“I think I’m really a youth worker at heart,” says Molly Baldwin ’12, CEO of Roca, Inc.
In 1988, she launched Roca, a Chelsea, Massachusetts-based nonprofit that employs “relentless outreach” to engage with young men who are felons, “likely to shoot or be shot,” and young mothers — all living in poverty and violence.
“They’re not going to go to another program, they’re not going to go to job training, they’re not going to go to college, you can’t pay them to do those things,” says Baldwin. “The issues of structural racism have left this group of young people way out there … but people can heal and they can get the skills they need to heal and live.”
The young youth worker
Baldwin, now 61, first began working with young people when she was only 16.
“I feel like I got called to it, although I certainly didn’t understand that when I was younger,” she says.
Doing youth work and doing outreach for hours on end, “I was able to learn a lot and listen,” she says.
When she founded Roca, the Spanish word for rock, she says, “The idea was to build a foundation as strong as a rock.”
The focus was always on young men and young mothers, including immigrants and refugees. Over time the organization grew — including more young people, establishing job training, incorporating behavioral health, and replicating its intervention and behavior change model in five locations across Massachusetts and one in Baltimore.
The Reluctant Student
Baldwin, who received an honorary doctorate from Lesley in 2016, enrolled in a self-designed master’s in education program in 2010. She wanted to figure out how to scale up Roca’s operations.
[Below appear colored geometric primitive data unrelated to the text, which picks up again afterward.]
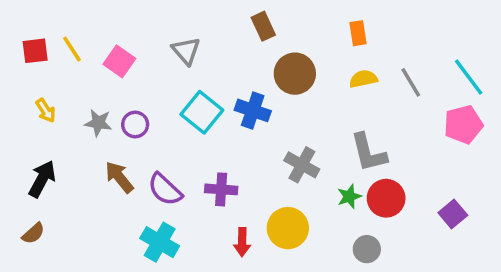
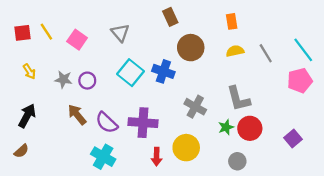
purple cross: (221, 189) -> (143, 123), size x1.4

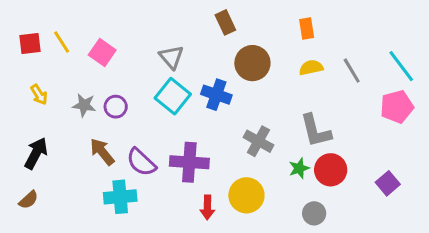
gray triangle: (120, 33) -> (171, 57), moved
cyan cross: (103, 157) -> (120, 197), moved, turned -35

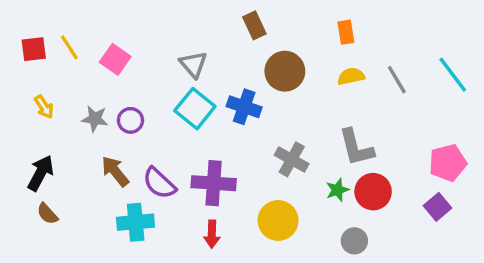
pink pentagon: (397, 107) -> (448, 163), moved
brown semicircle: (28, 200) -> (47, 214), moved, turned 90
red arrow: (207, 207) -> (212, 234), moved

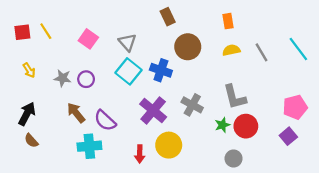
pink square: (115, 59) -> (88, 39), moved
purple cross: (214, 183) -> (153, 110), moved, turned 36
yellow circle: (278, 220) -> (169, 145), moved

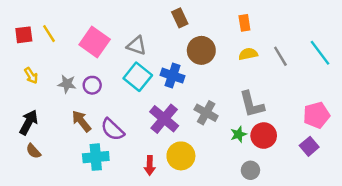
pink square: (88, 39) -> (95, 42), size x1.4
gray triangle: (127, 42) -> (137, 46), turned -30

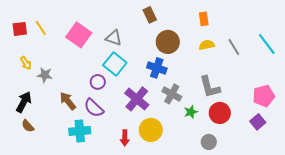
blue cross: (173, 76) -> (157, 68), moved
gray star: (67, 84) -> (45, 75), moved
purple circle: (92, 85) -> (98, 82), moved
green star: (238, 134) -> (191, 112), moved

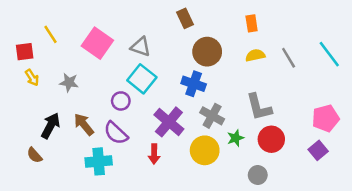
red square: (20, 29) -> (25, 52), moved
gray star: (45, 75) -> (69, 82), moved
black arrow: (24, 102) -> (51, 126), moved
yellow circle: (151, 130) -> (205, 150), moved
red arrow: (125, 138) -> (154, 154), moved

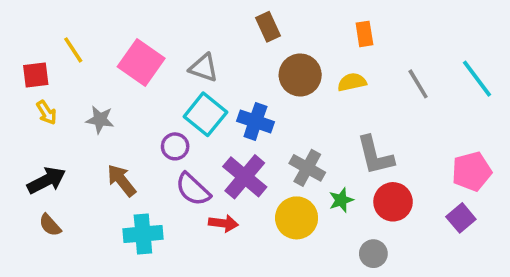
yellow semicircle: (255, 55) -> (352, 82), moved
blue cross: (194, 84) -> (255, 121), moved
black arrow: (51, 126) -> (46, 180), moved, turned 35
purple semicircle: (116, 133) -> (193, 189), moved
red arrow: (154, 154) -> (223, 223), turned -84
Three Roca staff joined Baldwin, a self-professed “reluctant student.” But she found that the opportunity to take an academic look at her work and immediately put it into practice was invaluable.
“Everything about the way we do our work tells you, you should not replicate it,” she says of Roca’s hands-on, door-to-door approach. “I used my studies at Lesley to put in place the framework. Now we’re launching the Roca Impact Institute doing those things.”
Scaling up
The institute is still in the “soft launch” phase and has been slowed by the pandemic, but Baldwin and her colleagues want the institute to replicate Roca’s approach to youth development, with a focus on addressing trauma and working with police, criminal justice partners, and other community organizations. So far, four houses of correction, two police departments and one district attorney’s office have signed on with the institute. Roca will work with them for one to two years.
“I think the Impact Institute is an important vehicle to work on social justice,” says Baldwin. “I feel incredibly lucky to work with the young people on the team and partners to, in some way, try to move toward justice.”
In the midst of the coronavirus, Baldwin and her team have also adjusted their programs and outreach to make it safe and more tech savvy for youth.
Baldwin stays busy, but she doesn’t tire of Roca's work. If anything, current events have spurred her to work harder, to keep fighting for social justice and to challenge more people to do the same.
Baldwin never asks herself if she’s done enough. Instead, her question is “How can I be most of service?” And whatever the answer is, that’s where she’ll be.